My experience, from researching 18th century Pennsylvania Quakers to seeing Catholic school girls on my street, is that clothing designed to be deliberately modest and undifferentiated will soon be fully sexualized and expressive. It's a cooperative work of the wearer and the gazer, but soon enough the nuances of how a black woollen fabric is stitched, how a pleat is folded, can convey or arouse as much desire as pink Lycra hotpants and FMPs. In fact, as in the case of the Japanese schoolgirls, the uniform itself can become a raging sexual fetish.

From what I read, this is true even in the Wahhabist paradise. Though flowers themselves are condemned (see below), human beauty finds a way to bloom. A British expat in Saudi observes, "The dress code has its uses, hiding a bad hair day in the heat or concealing a full-blown pregnancy. And never let it be said that there is no hierarchy of fashion: catch any well-to-do Saudi woman with a good figure to show off and you will notice that her abaya has a cut that is a touch more body-skimming than is usual, the cloth will be silk and embroidered and, yes, her heels will be vertiginous and her bag genuine Gucci."

Change comes gradually, and on a societal level. A few American woman reformers in the mid-19th century took to wearing loose pants -- the original "Bloomers" -- in rebellion against heavy layers of skirts. Their appearance was scandalous, and several were arrested. Eventually they gave it up because when they got up to speak about women's rights or slavery or cruelty to animals or temperance, all everyone did in the audience was stare at their legs. Conservative resistance, then as always, appealed to religion and God-ordained decency.

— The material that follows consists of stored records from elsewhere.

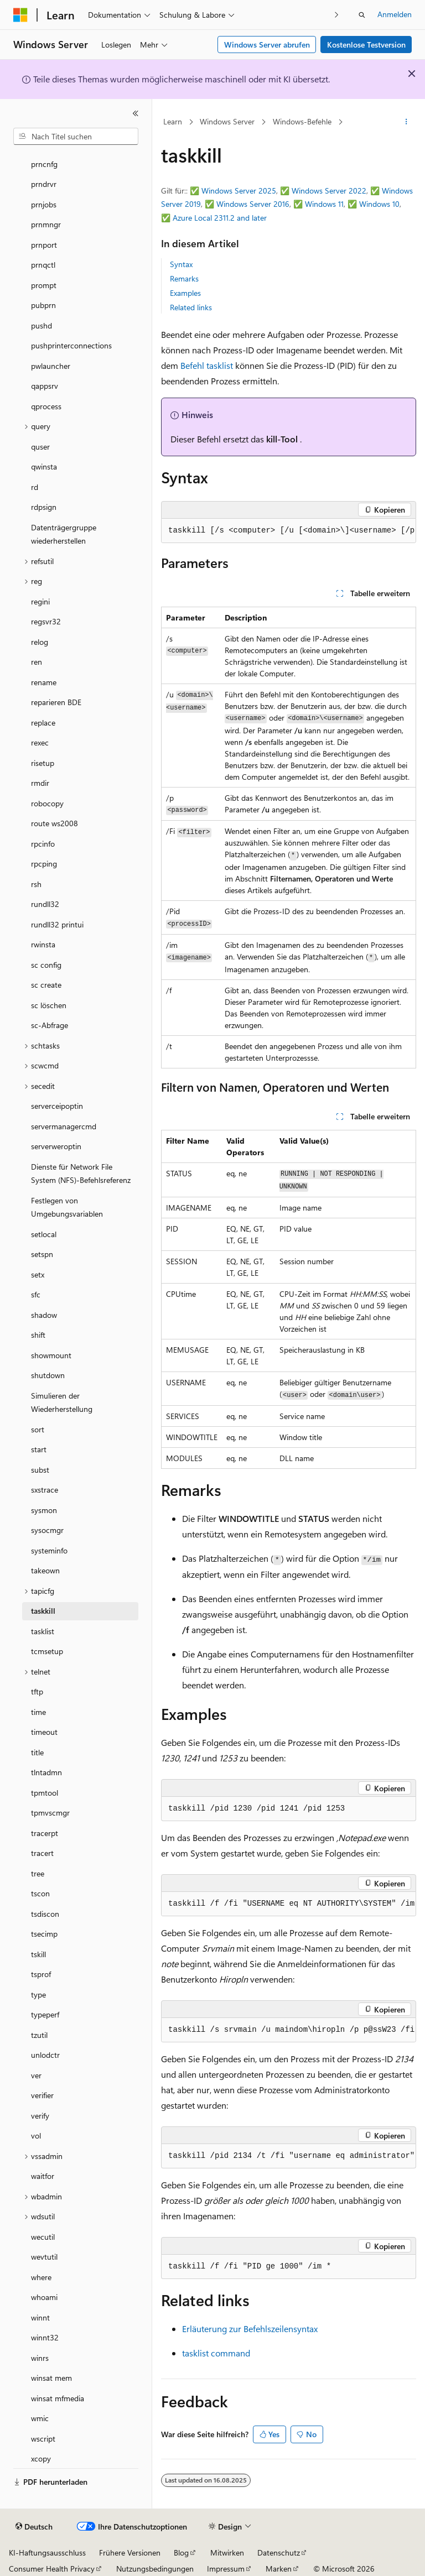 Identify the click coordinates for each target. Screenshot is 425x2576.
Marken (279, 2568)
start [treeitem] (38, 1449)
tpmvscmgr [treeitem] (50, 1812)
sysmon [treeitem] (44, 1510)
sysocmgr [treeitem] (47, 1530)
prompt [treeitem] (43, 285)
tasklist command (216, 2353)
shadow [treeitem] (44, 1315)
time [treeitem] (38, 1712)
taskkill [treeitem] (43, 1610)
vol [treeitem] (36, 2135)
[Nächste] (336, 14)
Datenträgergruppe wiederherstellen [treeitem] (63, 534)
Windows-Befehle (302, 121)
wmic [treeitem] (40, 2418)
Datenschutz (278, 2552)
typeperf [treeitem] (45, 2014)
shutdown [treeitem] (48, 1375)
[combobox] (75, 136)
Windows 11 (324, 204)
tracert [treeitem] (42, 1853)
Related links (191, 307)
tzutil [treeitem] (39, 2035)
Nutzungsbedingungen (155, 2568)
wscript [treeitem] (43, 2438)
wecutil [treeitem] (43, 2236)
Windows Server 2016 (252, 204)
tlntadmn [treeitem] (46, 1772)
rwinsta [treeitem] (43, 944)
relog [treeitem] (39, 642)
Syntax (181, 264)
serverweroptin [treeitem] (56, 1146)
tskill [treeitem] (38, 1954)
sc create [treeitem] (46, 984)
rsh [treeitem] (36, 884)
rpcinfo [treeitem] (43, 843)
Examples (185, 293)
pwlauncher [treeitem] (50, 366)
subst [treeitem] (40, 1469)
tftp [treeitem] (37, 1691)
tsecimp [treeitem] (44, 1933)
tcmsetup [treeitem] (47, 1651)
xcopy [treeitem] (41, 2458)
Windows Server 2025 (238, 190)
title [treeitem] (37, 1752)
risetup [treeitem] (42, 763)
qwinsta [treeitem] (44, 466)
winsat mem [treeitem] (51, 2377)
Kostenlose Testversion (366, 44)
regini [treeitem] (40, 601)
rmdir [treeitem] (40, 783)
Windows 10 (379, 204)
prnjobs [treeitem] (43, 204)
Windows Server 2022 (329, 190)
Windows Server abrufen (267, 44)
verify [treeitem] (40, 2115)
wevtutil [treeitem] (44, 2256)
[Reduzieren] (135, 113)
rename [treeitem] (43, 682)
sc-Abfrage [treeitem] (49, 1025)
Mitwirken (227, 2552)
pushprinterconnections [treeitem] (71, 345)
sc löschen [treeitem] (48, 1005)
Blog (181, 2552)
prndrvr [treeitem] (43, 184)
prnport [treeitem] (44, 244)
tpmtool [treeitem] (44, 1792)
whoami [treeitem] (44, 2297)
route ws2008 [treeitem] (54, 823)
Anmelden (394, 14)
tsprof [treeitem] (41, 1974)
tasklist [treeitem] (42, 1631)
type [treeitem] (38, 1994)
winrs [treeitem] (40, 2358)
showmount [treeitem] (51, 1355)
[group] (288, 531)
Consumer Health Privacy (52, 2568)
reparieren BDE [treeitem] (56, 702)
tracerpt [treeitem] (44, 1833)
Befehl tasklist (206, 365)
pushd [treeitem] (41, 325)
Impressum (226, 2568)
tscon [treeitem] (40, 1893)
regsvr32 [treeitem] (46, 621)
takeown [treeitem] (45, 1570)
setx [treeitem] (37, 1274)
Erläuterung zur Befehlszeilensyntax (250, 2328)
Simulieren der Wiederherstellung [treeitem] (61, 1402)
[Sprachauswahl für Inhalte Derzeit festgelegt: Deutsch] (34, 2527)
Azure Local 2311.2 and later (220, 217)
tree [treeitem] (37, 1873)
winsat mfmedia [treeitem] (57, 2398)
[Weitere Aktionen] (406, 122)
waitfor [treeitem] (42, 2176)
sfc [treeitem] (35, 1294)
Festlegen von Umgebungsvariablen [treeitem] (67, 1207)
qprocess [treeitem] (46, 406)
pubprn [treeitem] (43, 305)
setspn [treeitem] (42, 1254)
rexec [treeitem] (40, 742)
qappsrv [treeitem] (44, 385)
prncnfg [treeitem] (44, 164)
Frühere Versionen (129, 2552)
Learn (172, 121)
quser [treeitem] (40, 446)
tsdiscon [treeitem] (45, 1913)
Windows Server (227, 121)
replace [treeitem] (43, 722)
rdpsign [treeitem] (43, 507)
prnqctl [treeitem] (43, 264)
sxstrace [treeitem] (44, 1489)
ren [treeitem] (36, 661)
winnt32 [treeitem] (45, 2337)
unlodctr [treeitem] (45, 2055)
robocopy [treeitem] (47, 803)
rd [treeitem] (34, 487)
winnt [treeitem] (40, 2317)
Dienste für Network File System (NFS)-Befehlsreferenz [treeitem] (81, 1173)
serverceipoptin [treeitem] (57, 1106)
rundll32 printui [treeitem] (57, 924)
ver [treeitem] (36, 2075)
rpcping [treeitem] (44, 863)
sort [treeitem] (37, 1429)
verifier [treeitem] (42, 2095)
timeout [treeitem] (44, 1732)
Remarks (184, 278)
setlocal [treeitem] (43, 1234)
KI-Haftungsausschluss (47, 2552)
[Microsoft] (20, 15)
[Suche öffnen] (362, 15)
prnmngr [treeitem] (46, 224)
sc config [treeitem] (46, 965)
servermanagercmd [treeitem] (63, 1126)
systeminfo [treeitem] (49, 1550)
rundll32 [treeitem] (45, 904)
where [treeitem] (41, 2277)
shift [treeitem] (38, 1334) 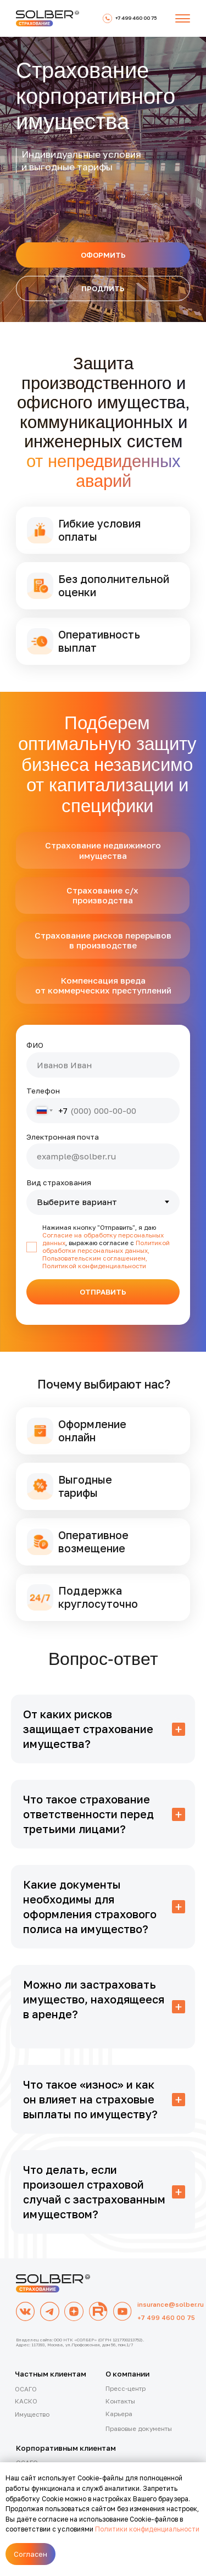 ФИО (34, 1045)
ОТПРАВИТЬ (103, 1291)
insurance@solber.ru (170, 2304)
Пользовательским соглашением (94, 1258)
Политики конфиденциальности (147, 2529)
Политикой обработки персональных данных (106, 1246)
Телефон (43, 1090)
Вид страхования (58, 1182)
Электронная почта (62, 1136)
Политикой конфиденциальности (94, 1266)
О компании (127, 2373)
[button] (182, 18)
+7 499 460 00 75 (166, 2318) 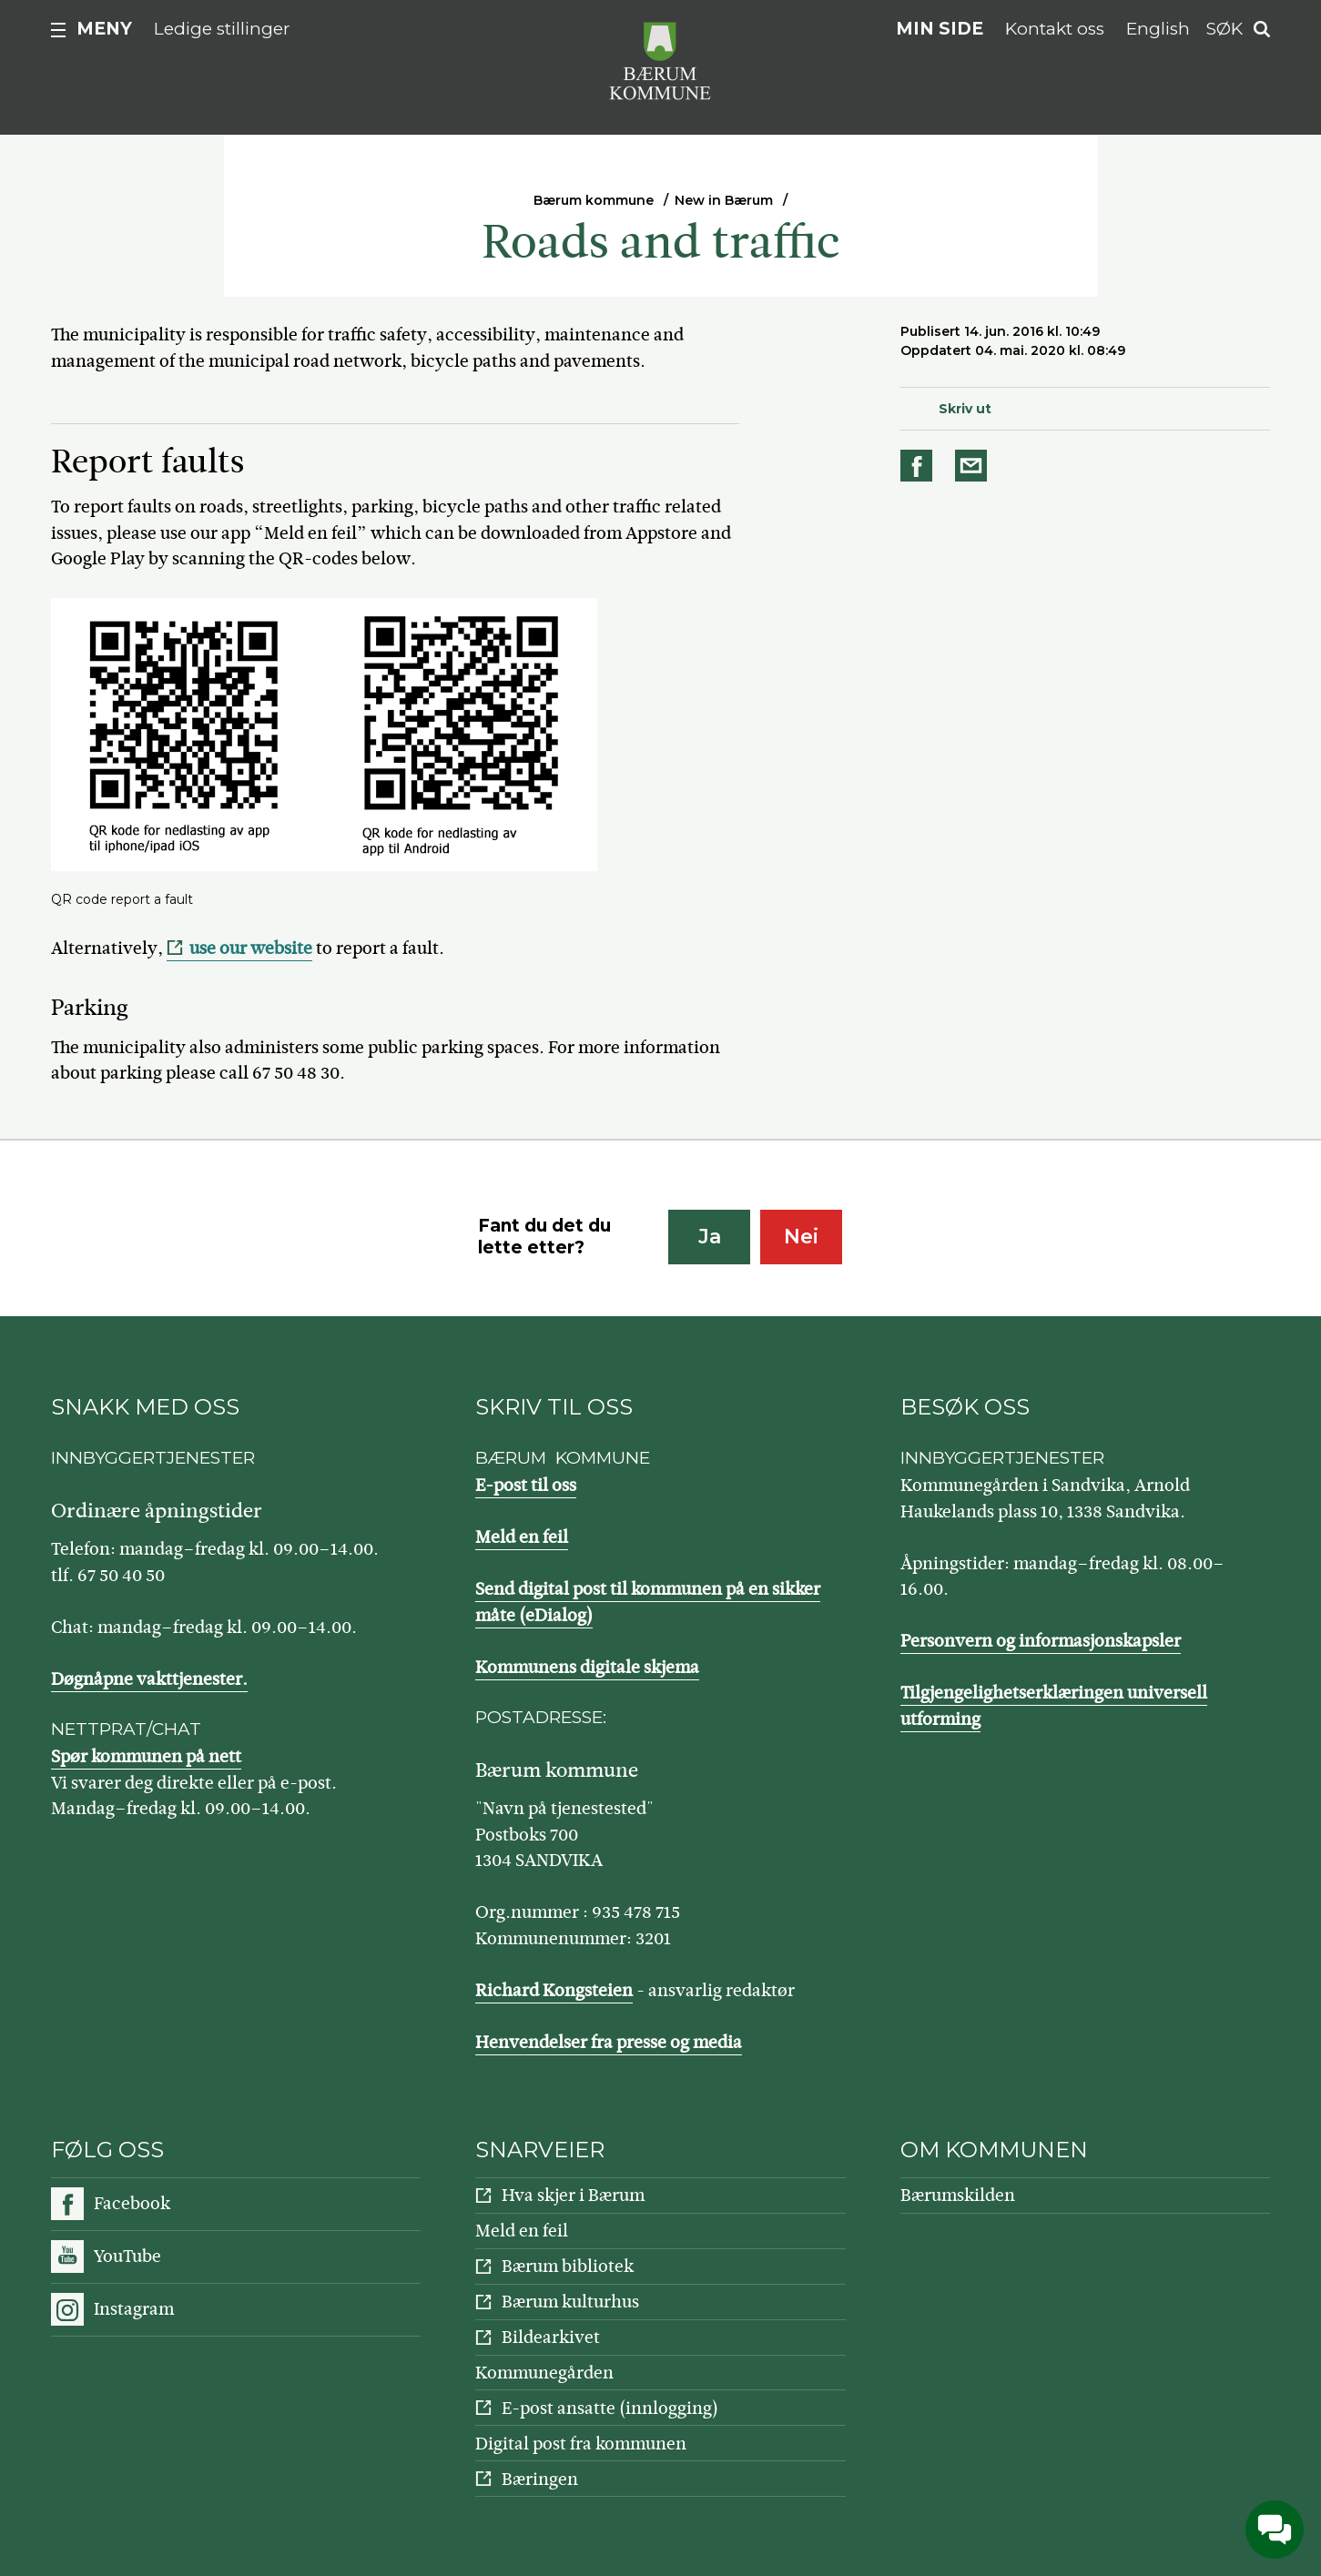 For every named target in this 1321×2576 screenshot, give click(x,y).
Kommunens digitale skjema (587, 1667)
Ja (709, 1236)
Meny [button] (104, 28)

Some sensible modern-day American women want to know why they can't bare their breasts on public beaches or in parks. It's a good question, considering the women who wish to do this, in most of the cases I have noticed, have chests less visually startling (and less tumescent) than many legally topless men on my block. But U.S. society isn't ready for that, especially when you consider the effect on the unprepared male libido. A radical view might just say, "to hell with the men, they'll just have to get used to it." But it's not that simple. People have to live with one another in peace or we're not a community.

A constant, unspoken negotiation between genders goes on over generations in any given society. Women in the United States did eventually wear pants (millions of women entering the work-force in World War II had something to do with it) so that now pants on a girl elicit no comment. The gradual acceptance of bare navels can be measured in TV censorship from 1964 (Barbara Eden, concealed) to 1972 (Cher, revealed). Breast-baring will not come all at once, but the barrier is shifting slowly, in simpler, more easily agreed upon fronts (::rimshot::) like feeding one's infant in a car on the highway or in one's workplace.

In most things I'm for letting the Islamic world and its many cultures make its own growth and change, at its own pace. To force it to do otherwise, it seems to me, is to be little better than Al-Muhajiroun in its effort to "invite the society to leave the falsehoods that they carry" and turn them to "the only acceptable way of Life."

Fundamentalists of any religion, including the secular religion, always will be there to carry on that futile work. I'll leave them to it, up to the point where they turn to coercion.